The minority ownership debate is similarly contested. NABOB argues that the Local Radio Ownership Rule is the FCC’s “only direct tool available” to slow the decline of Black-owned stations. The broadcasters reject that premise, arguing that ownership limits do nothing to address the root cause: lack of capital flowing into broadcasting.
According to the joint commenters, station inventory is plentiful and valuations are historically low, conditions that would normally support new entry. Yet minority ownership has not increased. They argue that the deterrent is not consolidation, but regulatory asymmetry that suppresses mergers, limits exit opportunities, and discourages investment across the entire sector.
NAB echoes that view, arguing that broadcasters cannot access capital in a market where “already scarce capital… flows to less regulated industries,” while digital platforms face no comparable ownership or service obligations. In that environment, NAB argues, repealing ownership limits is a prerequisite to attracting the investment needed to sustain local journalism, emergency coverage, and community service.
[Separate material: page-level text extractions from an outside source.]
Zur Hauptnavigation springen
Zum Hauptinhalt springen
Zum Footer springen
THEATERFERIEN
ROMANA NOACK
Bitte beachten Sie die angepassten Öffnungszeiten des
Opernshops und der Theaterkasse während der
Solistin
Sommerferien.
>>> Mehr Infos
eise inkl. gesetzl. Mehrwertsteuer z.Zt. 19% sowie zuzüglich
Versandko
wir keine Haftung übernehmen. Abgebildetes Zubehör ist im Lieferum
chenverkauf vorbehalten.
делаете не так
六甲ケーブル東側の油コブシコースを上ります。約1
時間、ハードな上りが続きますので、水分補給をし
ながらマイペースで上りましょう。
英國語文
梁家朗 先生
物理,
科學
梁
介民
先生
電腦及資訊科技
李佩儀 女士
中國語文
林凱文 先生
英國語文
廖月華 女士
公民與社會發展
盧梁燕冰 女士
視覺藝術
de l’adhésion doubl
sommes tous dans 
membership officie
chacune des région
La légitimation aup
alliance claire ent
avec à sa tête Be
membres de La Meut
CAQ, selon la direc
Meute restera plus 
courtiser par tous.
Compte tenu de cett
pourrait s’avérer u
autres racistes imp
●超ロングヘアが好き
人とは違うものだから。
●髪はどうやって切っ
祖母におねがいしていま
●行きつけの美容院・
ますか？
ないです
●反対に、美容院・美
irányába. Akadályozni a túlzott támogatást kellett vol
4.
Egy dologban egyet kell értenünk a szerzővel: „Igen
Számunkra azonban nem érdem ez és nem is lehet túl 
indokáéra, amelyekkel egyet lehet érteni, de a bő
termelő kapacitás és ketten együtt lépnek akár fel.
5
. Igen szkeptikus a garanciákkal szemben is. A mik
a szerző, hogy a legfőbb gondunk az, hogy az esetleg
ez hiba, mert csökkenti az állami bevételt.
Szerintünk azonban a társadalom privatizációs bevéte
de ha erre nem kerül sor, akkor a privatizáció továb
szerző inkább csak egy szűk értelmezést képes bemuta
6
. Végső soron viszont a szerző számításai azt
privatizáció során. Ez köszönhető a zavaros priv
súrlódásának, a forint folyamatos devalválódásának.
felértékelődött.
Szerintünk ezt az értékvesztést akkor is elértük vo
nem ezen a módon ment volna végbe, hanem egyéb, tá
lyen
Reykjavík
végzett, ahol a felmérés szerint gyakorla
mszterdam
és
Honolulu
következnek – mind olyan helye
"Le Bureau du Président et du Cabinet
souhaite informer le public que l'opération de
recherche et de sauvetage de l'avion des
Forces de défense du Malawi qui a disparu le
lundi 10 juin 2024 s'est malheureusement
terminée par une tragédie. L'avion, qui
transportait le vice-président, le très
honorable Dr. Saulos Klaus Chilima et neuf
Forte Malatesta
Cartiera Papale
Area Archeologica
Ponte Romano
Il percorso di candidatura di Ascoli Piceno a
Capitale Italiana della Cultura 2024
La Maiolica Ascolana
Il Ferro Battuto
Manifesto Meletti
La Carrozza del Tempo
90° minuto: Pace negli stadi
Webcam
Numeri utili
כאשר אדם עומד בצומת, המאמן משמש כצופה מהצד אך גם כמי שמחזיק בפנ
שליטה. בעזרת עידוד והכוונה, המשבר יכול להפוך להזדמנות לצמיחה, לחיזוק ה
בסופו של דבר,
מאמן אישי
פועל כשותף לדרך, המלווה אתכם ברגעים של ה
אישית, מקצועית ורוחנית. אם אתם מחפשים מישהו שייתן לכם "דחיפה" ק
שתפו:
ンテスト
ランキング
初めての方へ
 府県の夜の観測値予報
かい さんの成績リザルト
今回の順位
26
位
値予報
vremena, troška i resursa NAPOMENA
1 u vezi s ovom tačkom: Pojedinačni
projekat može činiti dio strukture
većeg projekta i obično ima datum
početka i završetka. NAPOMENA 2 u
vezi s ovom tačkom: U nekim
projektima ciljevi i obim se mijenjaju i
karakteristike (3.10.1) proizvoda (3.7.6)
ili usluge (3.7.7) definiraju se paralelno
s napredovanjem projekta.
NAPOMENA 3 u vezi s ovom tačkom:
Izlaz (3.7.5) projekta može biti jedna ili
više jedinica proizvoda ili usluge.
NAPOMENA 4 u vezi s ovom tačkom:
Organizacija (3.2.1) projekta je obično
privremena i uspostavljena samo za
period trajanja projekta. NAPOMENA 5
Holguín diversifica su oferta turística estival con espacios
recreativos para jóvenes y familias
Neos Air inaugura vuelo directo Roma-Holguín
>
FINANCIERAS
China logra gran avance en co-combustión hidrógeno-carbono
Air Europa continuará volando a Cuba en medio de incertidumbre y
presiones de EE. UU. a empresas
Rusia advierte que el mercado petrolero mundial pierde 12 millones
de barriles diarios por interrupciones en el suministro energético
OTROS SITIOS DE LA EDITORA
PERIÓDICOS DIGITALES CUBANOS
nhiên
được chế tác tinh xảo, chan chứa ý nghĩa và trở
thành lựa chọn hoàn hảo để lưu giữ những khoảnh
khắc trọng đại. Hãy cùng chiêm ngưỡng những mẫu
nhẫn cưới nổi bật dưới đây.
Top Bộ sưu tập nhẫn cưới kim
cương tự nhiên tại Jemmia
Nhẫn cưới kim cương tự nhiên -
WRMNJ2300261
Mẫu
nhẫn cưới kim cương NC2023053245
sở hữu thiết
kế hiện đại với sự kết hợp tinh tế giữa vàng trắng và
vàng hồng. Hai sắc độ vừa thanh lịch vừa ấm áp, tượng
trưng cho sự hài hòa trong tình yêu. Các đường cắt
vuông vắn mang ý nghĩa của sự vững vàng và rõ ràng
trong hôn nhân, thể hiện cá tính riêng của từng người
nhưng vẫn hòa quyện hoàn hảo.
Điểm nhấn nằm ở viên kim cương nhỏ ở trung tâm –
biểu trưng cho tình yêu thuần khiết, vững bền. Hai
The National Religious Broadcasters offers a different assessment. Representing more than 1,100 Christian broadcasters, NRB urges the Commission to resist broad deregulation in favor of a hybrid approach. NRB supports eliminating ownership caps for AM radio, citing “well-documented technical, economic, and competitive challenges,” but urges the FCC to retain existing FM limits. Relaxing those caps, NRB warns, would “risk accelerating consolidation in precisely the segment of radio where localism and viewpoint diversity remain most vibrant, and most vulnerable.”
Salem Media Group occupies a middle ground. In its reply comments, Salem calls for complete elimination of AM ownership caps, while proposing a limited increase in FM ownership to eight stations per licensee in Nielsen markets 1–75. Salem frames the proposal as a way to preserve AM viability while giving mid-sized and mission-driven broadcasters enough scale to compete against unregulated digital platforms.
As the FCC weighs these filings, nearly all broadcast parties agree that radio’s greatest competitive threat no longer comes from within broadcasting, but from a digital ecosystem that continues to expand without comparable limits, costs, or public-interest obligations.









The writing is on the wall. Without deregulation there will be no broadcast radio to speak of in the next two decades. The decline and demise is a certainly. Dumping the ownership caps is the only chance we have to stave off the inevitable. Anyone who endorses keeping any kind of cap in place doesn’t understand the obvious economic dynamic.